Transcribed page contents
========================================
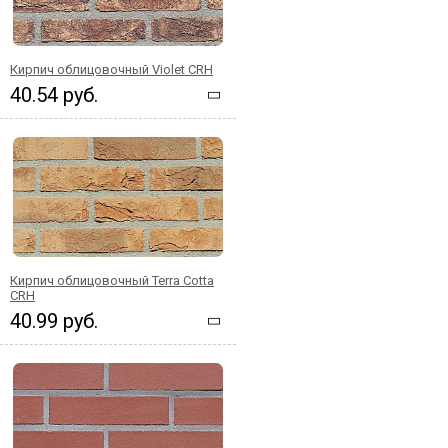
Кирпич облицовочный Violet CRH
40.54 руб.
Кирпич облицовочный Terra Cotta
CRH
40.99 руб.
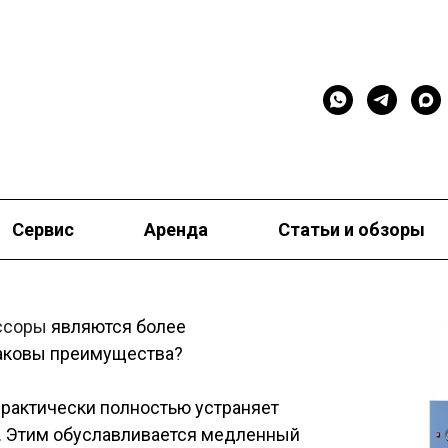
Сервис
Аренда
Статьи и обзоры
ссоры
являются более
аковы преимущества?
практически полностью устраняет
. Этим обуславливается медленный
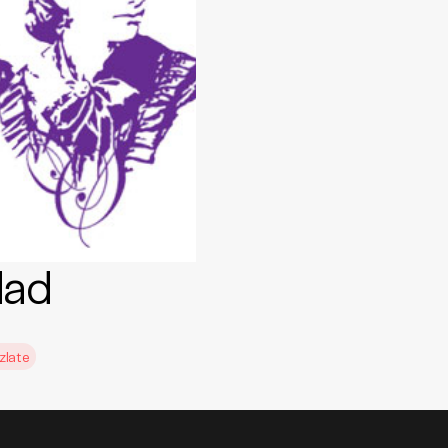
dad
zlate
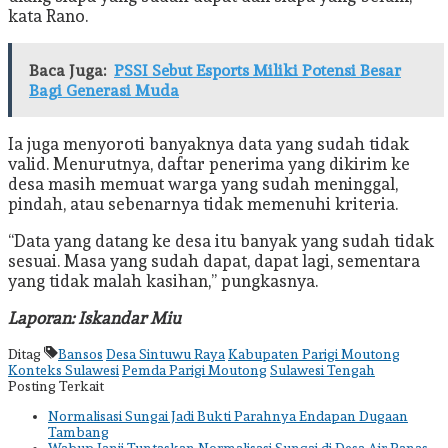
kata Rano.
Baca Juga:
PSSI Sebut Esports Miliki Potensi Besar
Bagi Generasi Muda
Ia juga menyoroti banyaknya data yang sudah tidak
valid. Menurutnya, daftar penerima yang dikirim ke
desa masih memuat warga yang sudah meninggal,
pindah, atau sebenarnya tidak memenuhi kriteria.
“Data yang datang ke desa itu banyak yang sudah tidak
sesuai. Masa yang sudah dapat, dapat lagi, sementara
yang tidak malah kasihan,” pungkasnya.
Laporan: Iskandar Miu
Ditag
Bansos
Desa Sintuwu Raya
Kabupaten Parigi Moutong
Konteks Sulawesi
Pemda Parigi Moutong
Sulawesi Tengah
Posting Terkait
Normalisasi Sungai Jadi Bukti Parahnya Endapan Dugaan
Tambang
Wabup Janji Tuntaskan Normalisasi Sungai di Desa Air Panas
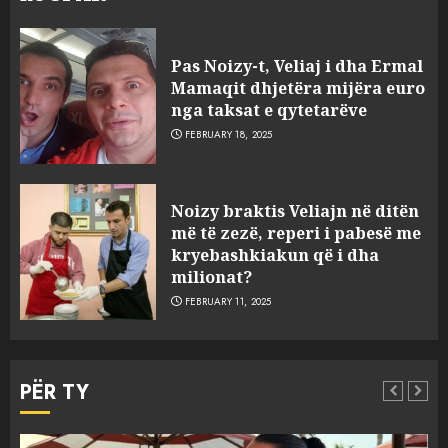
Pas Noizy-t, Veliaj i dha Ermal
Mamaqit dhjetëra mijëra euro
nga taksat e qytetarëve
FEBRUARY 18, 2025
FOTO/ Persona të maskuar
Noizy braktis Veliajn në ditën
sulmuan “One Albania”,
më të zezë, reperi i pabesë me
ngjarja u fsheh. A u vodhën
kryebashkiakun që i dha
serverat?
milionat?
3
MARCH 25, 2025
FEBRUARY 11, 2025
Prokuroria jep pretencën, ja
çfarë dënimi kërkon për
PËR TY
Mariela dhe Antonela
Berishën
4
MARCH 25, 2025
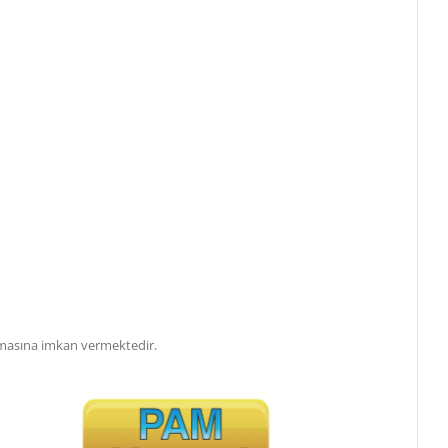
ışmasına imkan vermektedir.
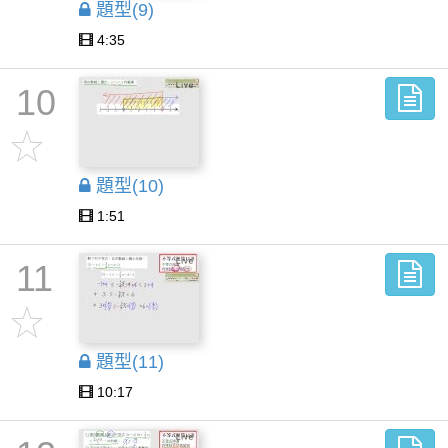
題型(9)
4:35
10
題型(10)
1:51
11
題型(11)
10:17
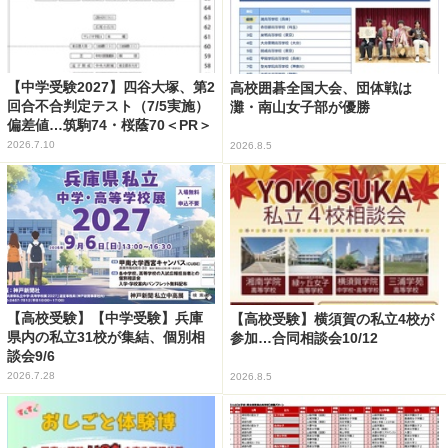
【中学受験2027】四谷大塚、第2
高校囲碁全国大会、団体戦は
回合不合判定テスト（7/5実施）
灘・南山女子部が優勝
偏差値…筑駒74・桜蔭70＜PR＞
2026.7.10
2026.8.5
【高校受験】【中学受験】兵庫
【高校受験】横須賀の私立4校が
県内の私立31校が集結、個別相
参加…合同相談会10/12
談会9/6
2026.7.28
2026.8.5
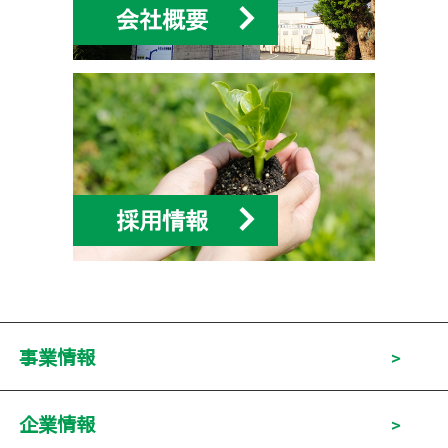
事業情報
企業情報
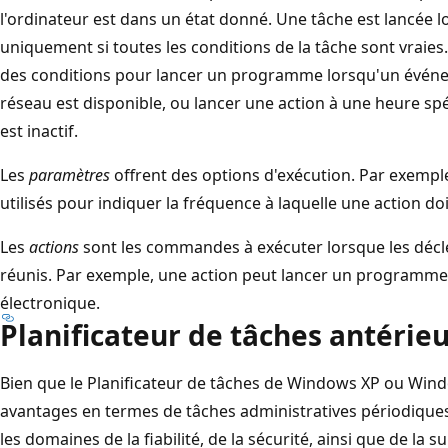
l'ordinateur est dans un état donné. Une tâche est lancée 
uniquement si toutes les conditions de la tâche sont vraies
des conditions pour lancer un programme lorsqu'un événe
réseau est disponible, ou lancer une action à une heure sp
est inactif.
Les
paramètres
offrent des options d'exécution. Par exempl
utilisés pour indiquer la fréquence à laquelle une action do
Les
actions
sont les commandes à exécuter lorsque les décle
réunis. Par exemple, une action peut lancer un programme
électronique.
Planificateur de tâches antérie
Bien que le Planificateur de tâches de Windows XP ou Win
avantages en termes de tâches administratives périodiques,
les domaines de la fiabilité, de la sécurité, ainsi que de la s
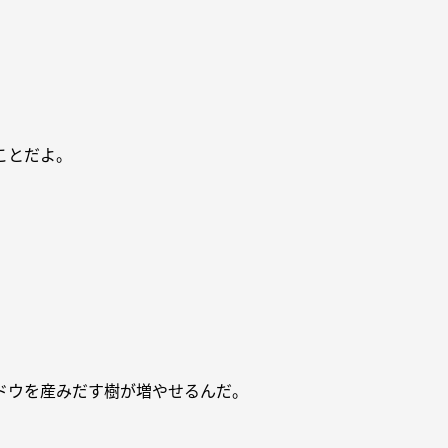
ことだよ。
ドウを産みだす樹が増やせるんだ。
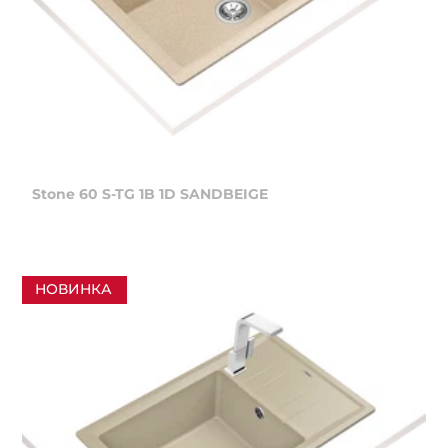
Stone 60 S-TG 1B 1D SANDBEIGE
НОВИНКА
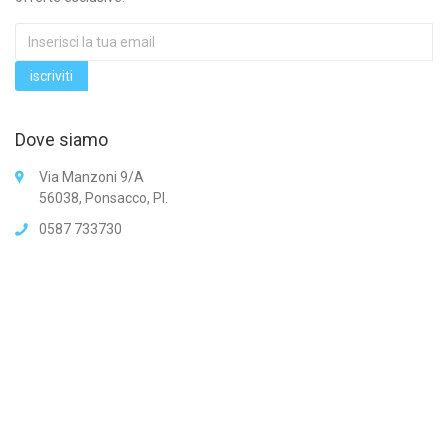
Dove siamo
Via Manzoni 9/A
56038, Ponsacco, PI.
0587 733730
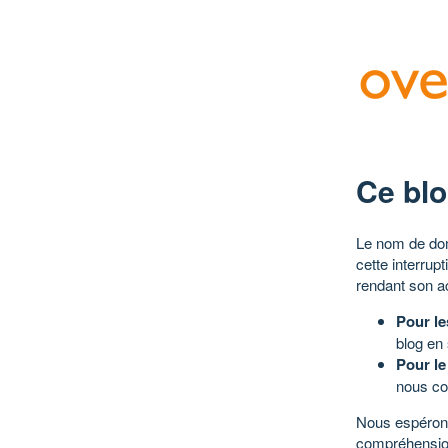
Ce blo
Le nom de dom
cette interrup
rendant son a
Pour le
blog en
Pour le
nous co
Nous espérons
compréhensio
========================================
## EXERCISE BRIEF
From the first line of the entries above through the line with "Sulawesi Tengah", set down each line exactly and drop the pictures.

## SOLUTION TO THIS TASK
Кирпич облицовочный Violet CRH
40.54 руб.
Кирпич облицовочный Terra Cotta
CRH
40.99 руб.
Сервис
Аренда
Статьи и обзоры
ссоры
являются более
аковы преимущества?
практически полностью устраняет
. Этим обуславливается медленный
dad
zlate
kata Rano.
Baca Juga:
PSSI Sebut Esports Miliki Potensi Besar
Bagi Generasi Muda
Ia juga menyoroti banyaknya data yang sudah tidak
valid. Menurutnya, daftar penerima yang dikirim ke
desa masih memuat warga yang sudah meninggal,
pindah, atau sebenarnya tidak memenuhi kriteria.
“Data yang datang ke desa itu banyak yang sudah tidak
sesuai. Masa yang sudah dapat, dapat lagi, sementara
yang tidak malah kasihan,” pungkasnya.
Laporan: Iskandar Miu
Ditag
Bansos
Desa Sintuwu Raya
Kabupaten Parigi Moutong
Konteks Sulawesi
Pemda Parigi Moutong
Sulawesi Tengah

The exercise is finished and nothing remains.